The industry’s focus on living organisms of the human species and highly regulated standards are unique to business leaders. These features make the industry an ideal incubator for innovation. They have produced major breakthroughs in biofuels, crop yields, and life-saving pharmaceuticals.

Biotech startups have a variety of choices when it comes to revenue generation strategies, with most opting for either a technology partnering or an out-licensing and asset creation strategy. Technology partnering provides faster revenue and lower risk of financial loss while an asset creation and out-licensing strategy will yield more lucrative returns if it is successful. A growing number of biotechs that are in research phase operate a hybrid model which combines both approaches.

People who opt for a product-centric strategy are more likely to achieve commercial success in the event that they manage to get their pipelines to the right place, and attract a big pharmaceutical partner or a financier with deep pockets. This could be costly however, and the balance of opportunistic strategies to leverage outside assets with the right research-based decisions regarding homegrown projects is crucial.

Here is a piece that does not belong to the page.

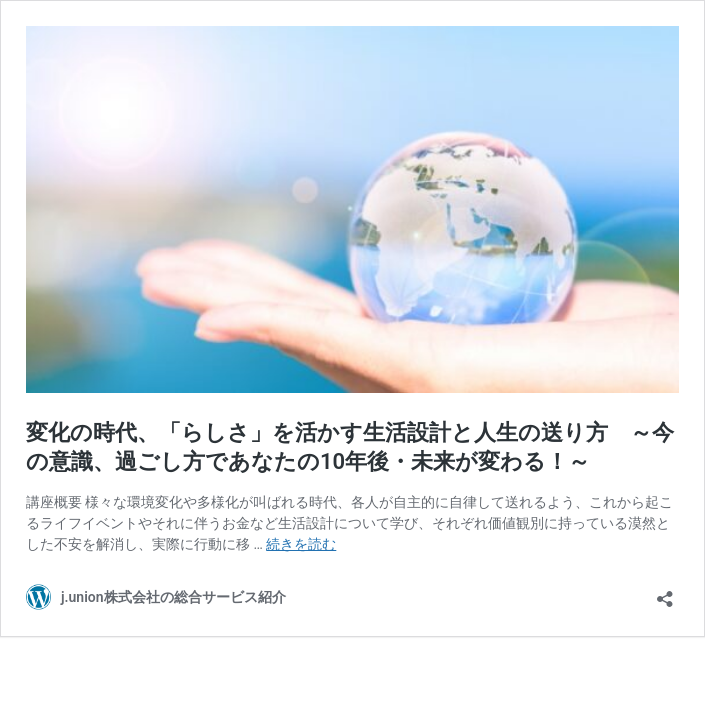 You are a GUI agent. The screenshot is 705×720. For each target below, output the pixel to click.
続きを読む (301, 544)
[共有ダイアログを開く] (665, 592)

Alternatively, the “platform” model offers an alternative way to earn revenue. It’s a less costly alternative to the product-oriented approach but it comes with substantial risks. In this model the biotech owns and develops its platform technology, before partnering with big virtual deal software pharma companies to generate a portfolio of drug discovery projects that focus on specific disease areas (i.e., disease the x gene within biology y). Advinus Therapeutics, among others have adopted this strategy.